Dorie Greenspan’s Go-To Beef Daube
4 slices thick-cut bacon, cut crosswise into 1-inch-wide pieces
One 3 1/2-pound beef chuck roast, fat and any sinews removed, cut into 2- to 3-inch cubes
2 tablespoons mild oil (such as grapeseed or canola)
Salt and freshly ground pepper
2 yellow onions or 1 Spanish onion, quartered and thinly sliced
6 shallots, thinly sliced
1 garlic head, halved, horizonally, only loose papery peel removed
1 1/2 pounds carrots, trimmed, peeled, halved crosswise, and halved or quartered lengthwise, depending on thickness
1/2 pound parsnips, trimmed, peeled, halved crosswise, and quartered lengthwise (optional)
1/4 cup Cognac or other brandy
1 bottle fruity red wine
A bouquet garni—2 thyme sprigs, 2 parsley sprigs, 1 rosemary sprig, and the leaves from 1 celery stalk, tied together in a piece of cheesecloth
Center a rack in the oven and preheat the oven to 350°F.
Put a Dutch oven over medium heat and toss in the bacon. Cook, stirring, just until the bacon browns, then transfer to a bowl.
Dry the beef between sheets of paper towels. Add 1 tablespoon of the oil to the bacon fat in the pot and warm it over medium-high heat, then brown the beef, in batches, on all sides. Don’t crowd the pot—if you try to cook too many pieces at once, you’ll steam the meat rather than brown it—and make sure that each piece gets good color. Transfer the browned meat to the bowl with the bacon and season lightly with salt and pepper.
Pour off the oil in the pot (don’t remove any browned bits stuck to the bottom), add the remaining tablespoon of oil, and warm it over medium heat. Add the onions and shallots, season lightly with salt and pepper, and cook, stirring, until the onions soften, about 8 minutes. Toss in the garlic, carrots, and parsnips, if you’re using them, and give everything a few good turns to cover all the ingredients with a little oil.

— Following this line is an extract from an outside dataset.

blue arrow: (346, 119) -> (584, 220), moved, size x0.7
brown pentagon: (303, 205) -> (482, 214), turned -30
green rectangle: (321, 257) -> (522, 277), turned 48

Pour in the brandy, turn up the heat, and stir well so that the brandy loosens whatever may be clinging to the bottom of the pot. Let the brandy boil for a minute, then return the beef and bacon to the pot, pour in the wine, and toss in the bouquet garni. Once again, give everything a good stir.
When the wine comes to a boil, cover the pot tightly with a piece of aluminum foil and the lid. Slide the daube into the oven and allow it to braise undisturbed for 1 hour.

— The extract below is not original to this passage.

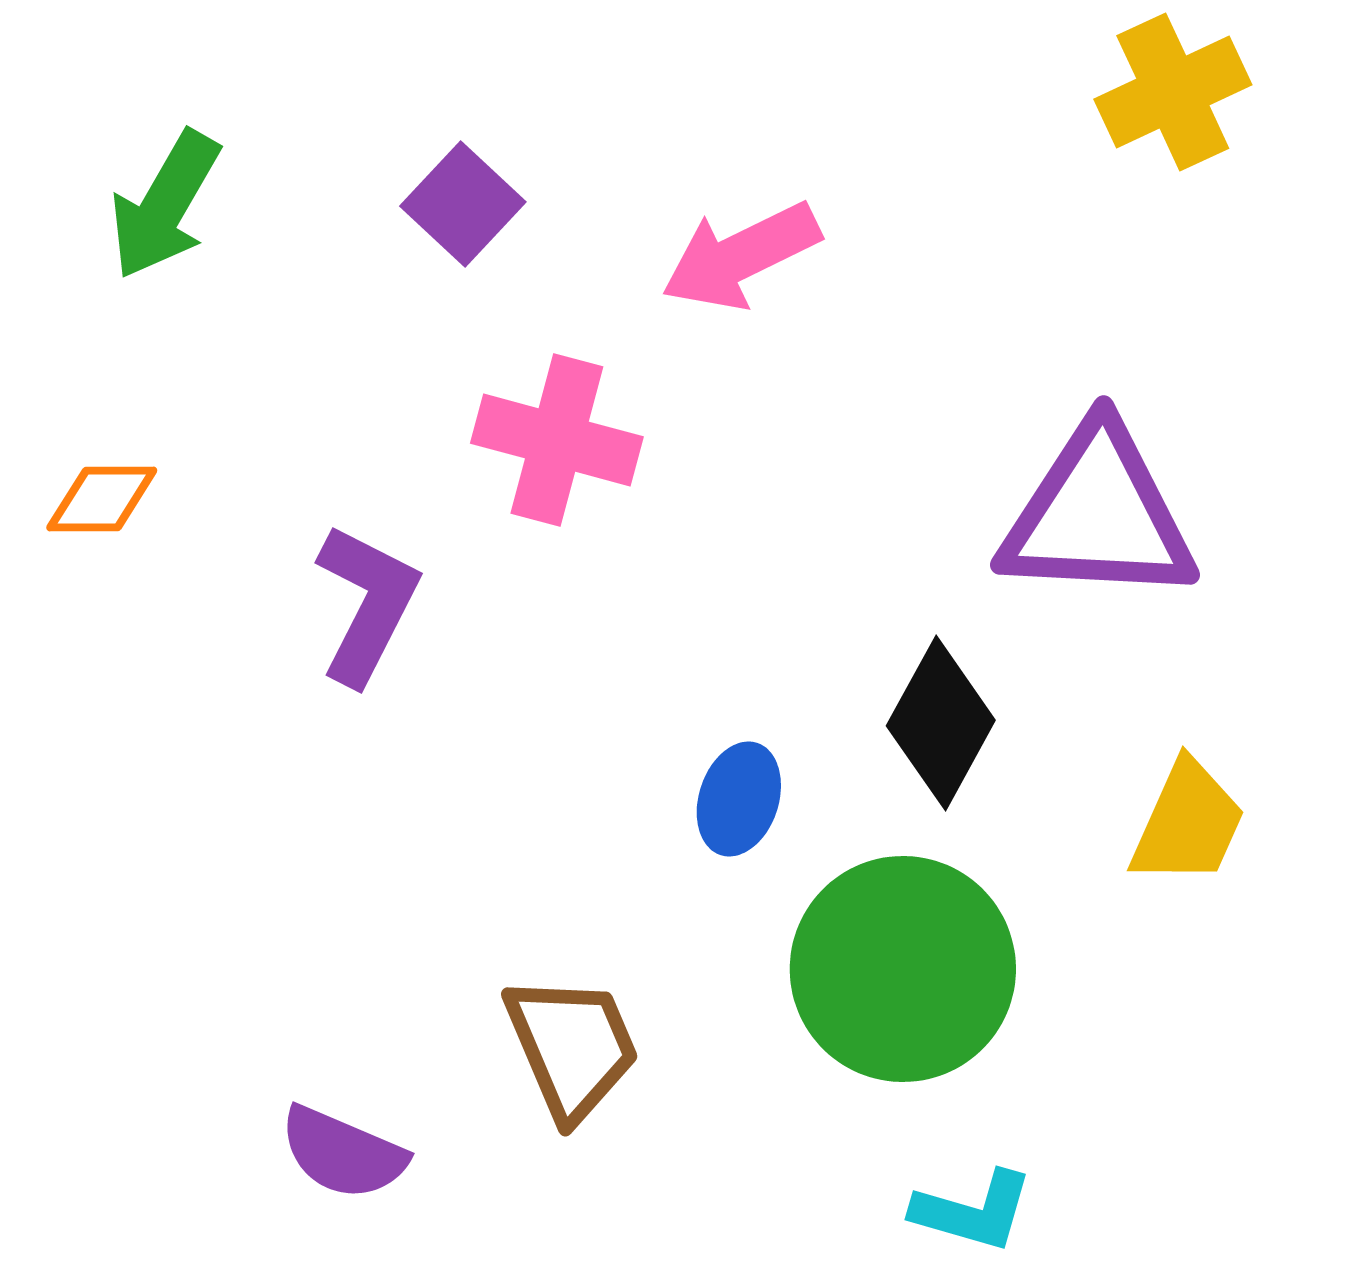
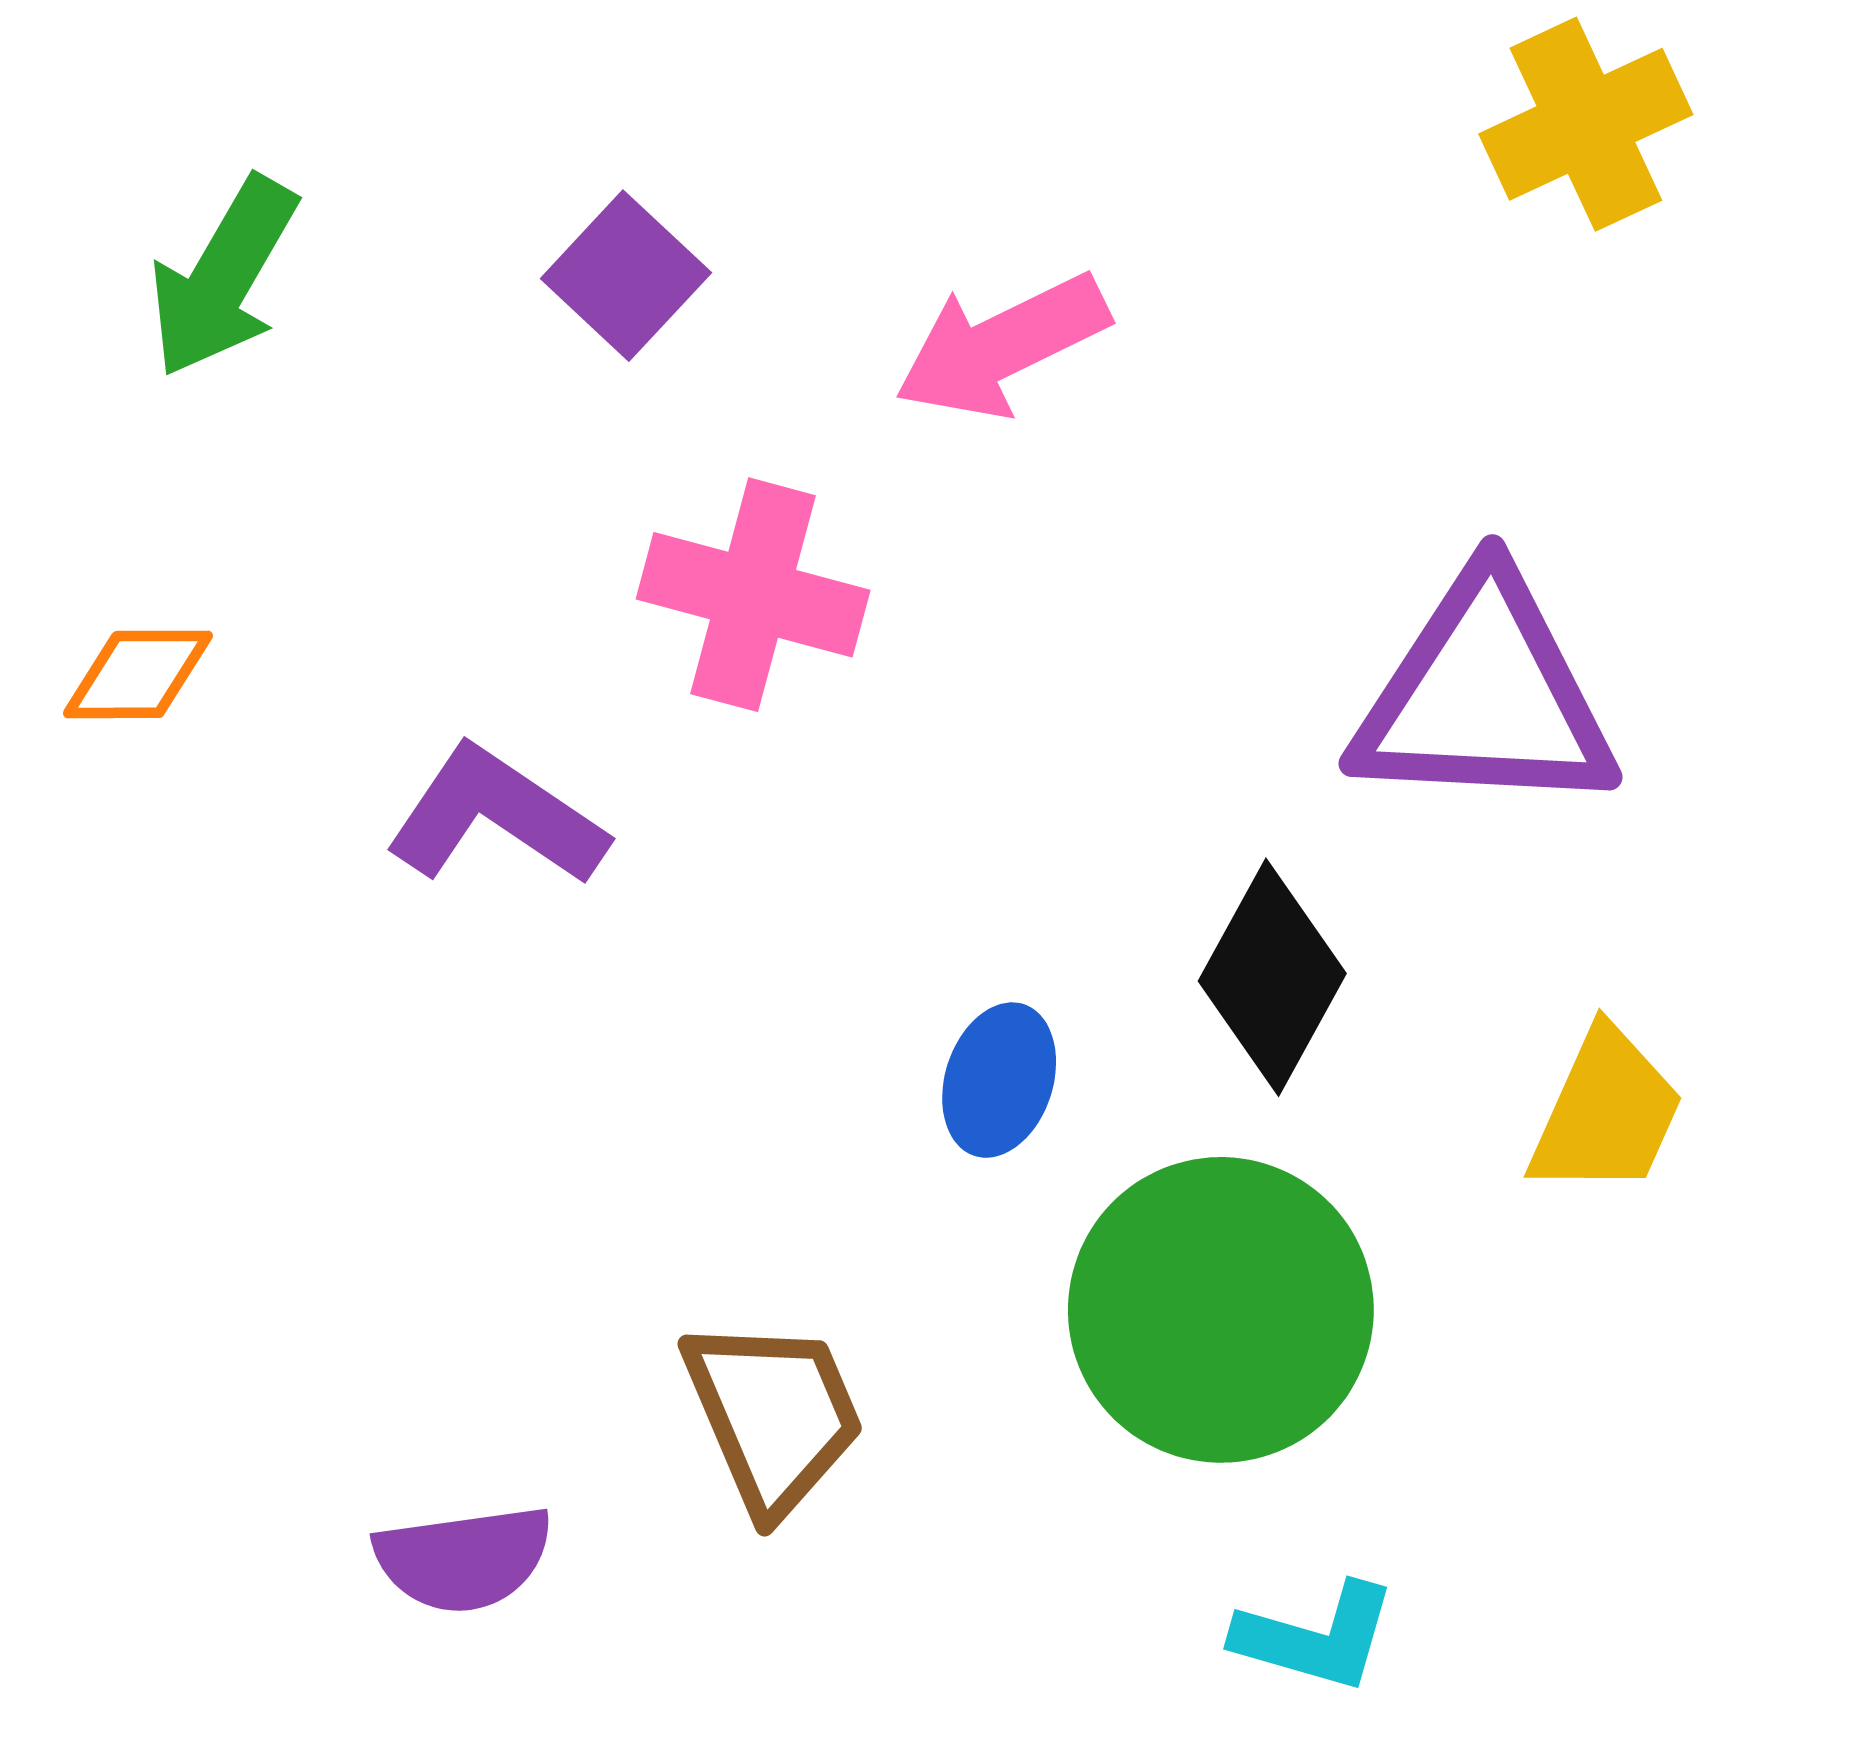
purple L-shape: (367, 604) -> (496, 816), turned -83
purple semicircle: (343, 1153) -> (464, 1559), turned -31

Pull the pot out of the oven, remove the lid and foil, and stir everything up once. If it looks as if the liquid is reducing by a great deal (unlikely), add just enough water to cover the ingredients. Recover the pot with the foil and lid, slip it back into the oven, and cook for another 1 1/2 hours (total time is 2 1/2 hours). At this point the meat should be fork-tender—if it’s not, give it another 30 minutes or so in the oven.
Taste the sauce. If you’d like it a little more concentrated (usually I think it’s just fine as is), pour the sauce into a saucepan, put it over high heat, and boil it down until it’s just the way you like it. When the sauce meets your approval, taste it for salt and pepper. (If you’re going to reduce the sauce, make certain not to salt it until it’s reduced.) Fish out the bouquet garni and using a large serving spoon, skim off the surface fat.
Serve the beef and vegetables moistened with sauce. SoupAddict likes it over mashed potatoes or egg noodles.
Storing: Like all stews, this can be kept in the refrigerator for about 3 days or frozen for up to 2 months. If you are preparing the daube ahead, don’t reduce the sauce, just cool the daube and chill it. Then, at serving time, lift off the fat (an easy job when the daube’s been chilled), reduce the sauce, and season it one last time.